Durante os muitos testes realizados para que a cirurgia tivesse o efeito que os médicos/pesquisadores alcançassem, Charlie conhece Algernon; um ratinho branco de laboratório que passou pelo mesmo processo que ele passaria e que respondia significativamente bem ao resultado/ tratamento.
O que acontece depois da cirurgia, no entanto, é um carrossel de emoções. E desse ponto em diante, perdem-se as pausas cômicas e só temos brutalidade em cima de brutalidade. E não falamos aqui de violência física. É no emocional que a coisa fica realmente feia.
“A solidão é fera, a solidão devora”…. Alceu Valença, que talvez nem conheça a história de Charlie Gordon, soube em uma frase definir tudo que veio depois. O fato, pois, é que a inteligência afasta as pessoas. E de repente nos vemos mais e mais dentro de nós mesmo. Charlie se via o tempo todo. Ninguém entendia o novo Charlie… e o leitor nunca mais vai enxergar o mundo com os mesmos olhos.

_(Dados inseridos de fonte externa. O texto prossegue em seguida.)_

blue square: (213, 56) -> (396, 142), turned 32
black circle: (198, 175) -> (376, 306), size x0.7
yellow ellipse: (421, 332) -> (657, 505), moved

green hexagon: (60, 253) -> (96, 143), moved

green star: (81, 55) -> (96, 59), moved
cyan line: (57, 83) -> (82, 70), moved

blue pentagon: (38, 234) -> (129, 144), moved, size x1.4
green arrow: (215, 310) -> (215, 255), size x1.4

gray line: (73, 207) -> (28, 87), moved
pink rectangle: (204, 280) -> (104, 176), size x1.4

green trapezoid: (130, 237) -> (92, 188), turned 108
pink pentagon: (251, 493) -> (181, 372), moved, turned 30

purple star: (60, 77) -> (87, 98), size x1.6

Além do mais, o autor Daniel Keyes levanta discussões pertinentes acerca do “ser ou não ser”. E nós, leitores, não somos apenas coadjuvantes. Quiçá, do nosso lado haja um Charlie Gordon. E nós, perdidos nesse labirinto interno do egoísmo não conseguimos enxergá-lo. “Flores para Algernon” conta uma história de superação ao revés. Uma mudança que acontece de dentro para fora. E que, com ou sem cirurgia, todos deveríamos pensar sobre.
“P.S. porfavor si você tive uma oportunidade colo qui umas flores no tumulo du Algernon nu quintau.”